Southern parts of Sweden were badly hit, too, and thousands of households were without electricity by Sunday afternoon. Ferries to the Baltic Sea island of Gotland were canceled because of strong winds.

Severe damage to houses, cars and boats, among other things, were reported in Norway while heavy snowfall throughout Finland caused road crashes and disrupted bus and train traffic in parts of the country.

Mexico’s Economy Enters Technical Recession

Mexico’s economy entered a technical recession at the end of last year with two consecutive quarters of contraction.

MEXICO CITY — Mexico’s economy entered a technical recession at the end of last year with two consecutive quarters of contraction despite annual growth of 5% for 2021.

Continuing issues with the global supply chain have been a problem for Mexican assembly plants. Despite COVID-19 infections falling late last year and there being few health-related restrictions, the economy struggled.

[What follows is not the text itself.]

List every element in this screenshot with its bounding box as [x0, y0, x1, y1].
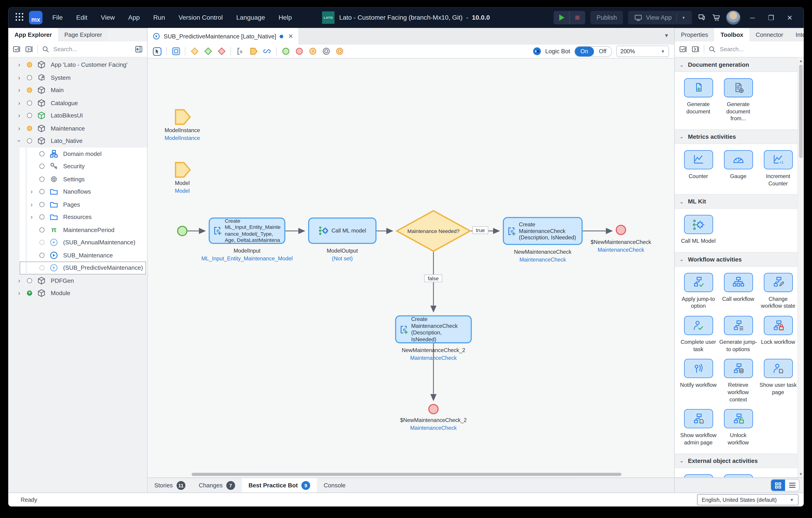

“The weakness of domestic production capacity has to do more with the structural damage caused by the pandemic and the lack of mitigation policies to help restore the level of productive investment,” said Alfredo Coutiño, Latin America director at Moody’s Analytics.

In the last three months of 2021, the economy dropped 0.1% compared to the previous three months, when it shrank 0.4%, according to the National Institute of Statistics and Geography.

Coutiño warned that the weakening in the latter half of last year could have consequences for growth in 2022, adding that government measures to limit competition have slowed private investment.

The 5% overall growth in 2021 followed an 8.4% contraction in 2020 when the coronavirus pandemic gripped Mexico.

The International Monetary Fund has forecast that Mexico’s economy will grow 2.8% this year, while other analysts have said 2.7%.

Mexico Treasury Secretary Gabriel Yorio said last week that the economy would continue feeling the effects of COVID-19 this year.